Зарыться в быту? Что ж, думала Хельга, а у княгини быт-то, пожалуй, сносный. Она за свою короткую жизнь успела насмотреться на жён рыбаков, которые к двадцати пяти зимам казались старухами. Ладони в сетях трещин от рыбы и стирок, синяк на скуле, иной зуб вышиблен, и сколько не вешай луниц на очелье, выпавших волос не спрячешь. То ли дело при князе!

Даже в животе заурчало. «Княгиня Ольга». Непривычное и круглое, как сытая теремная квашня «о». Хельга знала по-славянски, но привычен ей был северный язык отца.

Гридни, что ехали спереди, начали перепалку. Стегали друг друга по плечам и бёдрам ветками, харахорились. Неужели перед ней? А ведь и на них весна дышит медовой тоской по ласкам. Хельга встряхнулась – какие страшные мысли про быт! Как же так – она ли это? Ужели смирилась с бабьей правдой, с лицемерием уютного острога, с рабством без цепей?

Ну ладно… а вдруг Игорь этот из гадкого лебедёнка ясным соколом вырос? И ведь прислал за ней после двух лет. Со всех земель славянских именно за ней! После того, как всего-то раз её и видел.

Вновь изумление окрасило щёки. Хельга крепко присвистнула гридням, и запустила в ближнего сорванной веткой. Тот обернулся зло, но тут же обмяк и робко улыбнулся ей. Это был красивый белокурый славянин, крепкие плечи его от смущения приподнялись. Он отвернулся – не его участь… И Хельга вздохнула – и не её.

А ночью был ливень, и чёрные кроны мазались в гуще тьмы. Шатёр Хельги залило водой, лучина и угли погасли.

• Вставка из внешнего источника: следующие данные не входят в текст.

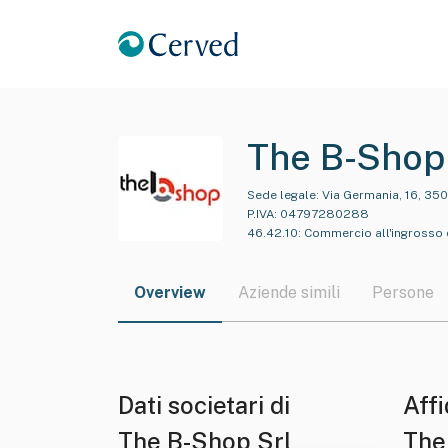
The B-Shop
Sede legale:
Via Germania, 16, 350
P.IVA:
04797280288
46.42.10
:
Commercio all'ingrosso d
Overview
Aziende simili
Persone
Dati societari di
Affi
The B-Shop Srl
The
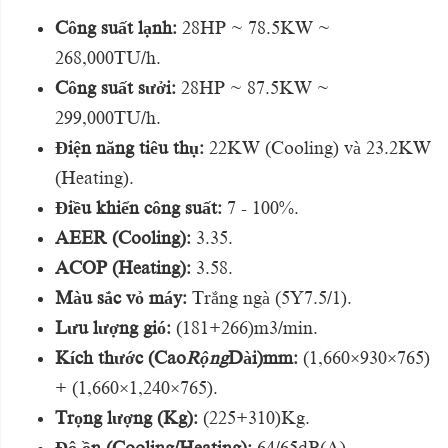
Công suất lạnh:
28HP ~ 78.5KW ~
268,000TU/h.
Công suất sưởi:
28HP ~ 87.5KW ~
299,000TU/h.
Điện năng tiêu thụ:
22KW (Cooling) và 23.2KW
(Heating).
Điều khiển công suất:
7 - 100%.
AEER (Cooling):
3.35.
ACOP (Heating):
3.58.
Màu sắc vỏ máy:
Trắng ngà (5Y7.5/1).
Lưu lượng gió:
(181+266)m3/min.
Kích thước (Cao
Rộng
Dài)mm:
(1,660×930×765)
+ (1,660×1,240×765).
Trọng lượng (Kg):
(225+310)Kg.
Độ ồn (Cooling/Heating):
64/65dB(A).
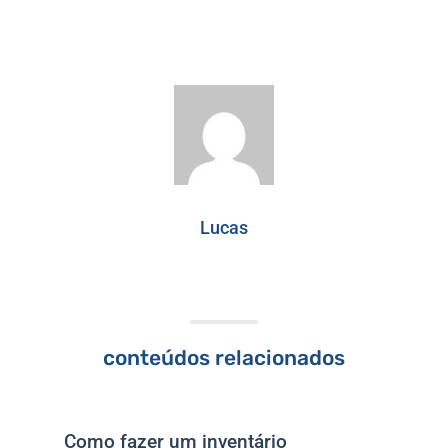
Lucas
conteúdos relacionados
Como fazer um inventário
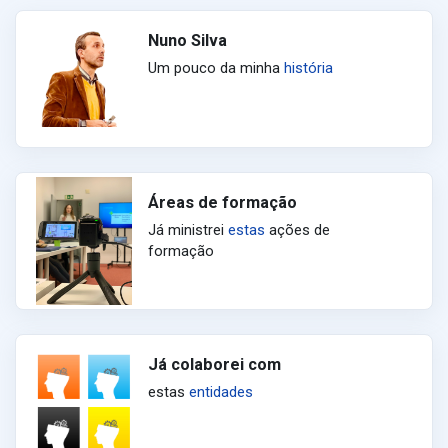
Nuno Silva
Um pouco da minha
história
Áreas de formação
Já ministrei
estas
ações de
formação
Já colaborei com
estas
entidades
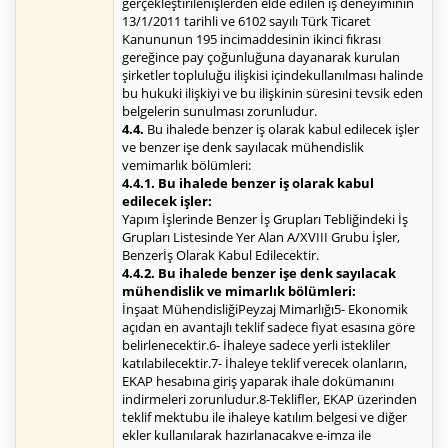
gerçekleştirilenişlerden elde edilen iş deneyiminin
13/1/2011 tarihli ve 6102 sayılı Türk Ticaret
Kanununun 195 incimaddesinin ikinci fıkrası
gereğince pay çoğunluğuna dayanarak kurulan
şirketler topluluğu ilişkisi içindekullanılması halinde
bu hukuki ilişkiyi ve bu ilişkinin süresini tevsik eden
belgelerin sunulması zorunludur.
4.4.
Bu ihalede benzer iş olarak kabul edilecek işler
ve benzer işe denk sayılacak mühendislik
vemimarlık bölümleri:
4.4.1. Bu ihalede benzer iş olarak kabul
edilecek işler:
Yapım İşlerinde Benzer İş Grupları Tebliğindeki İş
Grupları Listesinde Yer Alan A/XVIII Grubu İşler,
Benzerİş Olarak Kabul Edilecektir.
4.4.2. Bu ihalede benzer işe denk sayılacak
mühendislik ve mimarlık bölümleri:
İnşaat MühendisliğiPeyzaj Mimarlığı5- Ekonomik
açıdan en avantajlı teklif sadece fiyat esasına göre
belirlenecektir.6- İhaleye sadece yerli istekliler
katılabilecektir.7- İhaleye teklif verecek olanların,
EKAP hesabına giriş yaparak ihale dokümanını
indirmeleri zorunludur.8-Teklifler, EKAP üzerinden
teklif mektubu ile ihaleye katılım belgesi ve diğer
ekler kullanılarak hazırlanacakve e-imza ile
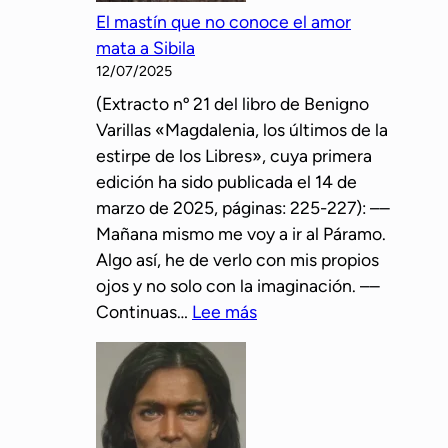
a
r
El mastín que no conoce el amor
ñ
a
mata a Sibila
o
p
12/07/2025
l
o
(Extracto nº 21 del libro de Benigno
e
s
Varillas «Magdalenia, los últimos de la
s
i
estirpe de los Libres», cuya primera
p
b
edición ha sido publicada el 14 de
a
l
marzo de 2025, páginas: 225-227): ––
l
e
Mañana mismo me voy a ir al Páramo.
e
r
Algo así, he de verlo con mis propios
o
e
ojos y no solo con la imaginación. ––
l
l
:
Continuas…
Lee más
í
a
E
t
c
l
i
i
m
c
ó
a
o
n
s
s
c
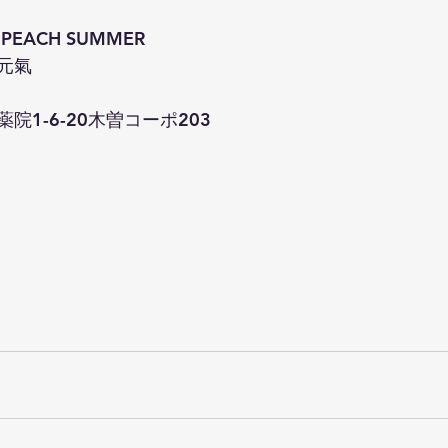
EACH SUMMER
元氣
1-6-20木曽コーポ203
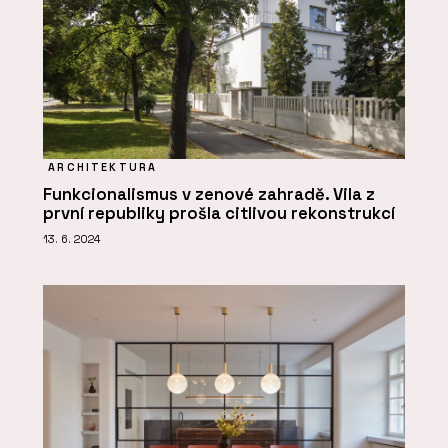
ARCHITEKTURA
Funkcionalismus v zenové zahradě. Vila z
první republiky prošla citlivou rekonstrukcí
13. 6. 2024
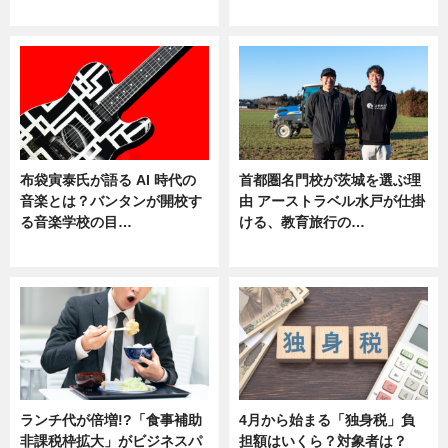
ニュース
ニュース
布袋寅泰氏が語る AI 時代の
首都圏名門校が茨城を選ぶ理
音楽とは？バンタンが開校す
由 アーストラベル水戸が仕掛
る音楽学校の目…
ける、教育旅行の…
ニュース
ニュース
ランチ代が倍増!?「食事補助
4月から始まる「独身税」負
非課税枠拡大」がビジネスパ
担額はいくら？対象者は？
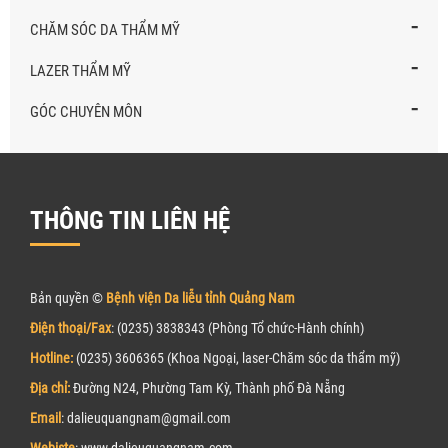
-
CHĂM SÓC DA THẨM MỸ
-
LAZER THẨM MỸ
-
GÓC CHUYÊN MÔN
THÔNG TIN LIÊN HỆ
Bản quyền ©
Bệnh viện Da liễu tỉnh Quảng Nam
Điện thoại/Fax
: (0235) 3838343 (Phòng Tổ chức-Hành chính)
Hotline:
(0235) 3606365 (Khoa Ngoại, laser-Chăm sóc da thẩm mỹ)
Địa chỉ:
Đường N24, Phường Tam Kỳ, Thành phố Đà Nẵng
Email
: dalieuquangnam@gmail.com
Webiste
: www.
d
alieuquangnam.com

Она плакала. Сначала тихо, злясь на себя за эту слабость. Потом ясно стало – никакая это не слабость, а нормальная человечья тоска. И она зарыдала в голос. Ей вспомнился отец, братья, и хижина.

Иногда в сильные дожди река Великая разливалась выше свай, по полу плавала ряска. Тогда отец затаскивал в дом лодки, и вся семья спала в них. И этот корабль в корабле вселял такую надёжность мира, что душа девочки сама превращалась в лодку. Бывало, Хельга лежала на дне, слушая шелест дождя, храп отца, и представляла себя – снаружи она была маленькой лодейкой-однодревкой, а внутри – большой плот. Как это – одна лодка внутри другой? Она не могла бы описать, но чувство корабля в корабле рассыпало мурашки по телу. А вокруг был ещё один корабль – дом. Славяне украшали дома конской головой, точно изба – это несущийся через житейское поле конь. А для варягов это было судно в реке времени. На нём плывёт бессмертный род.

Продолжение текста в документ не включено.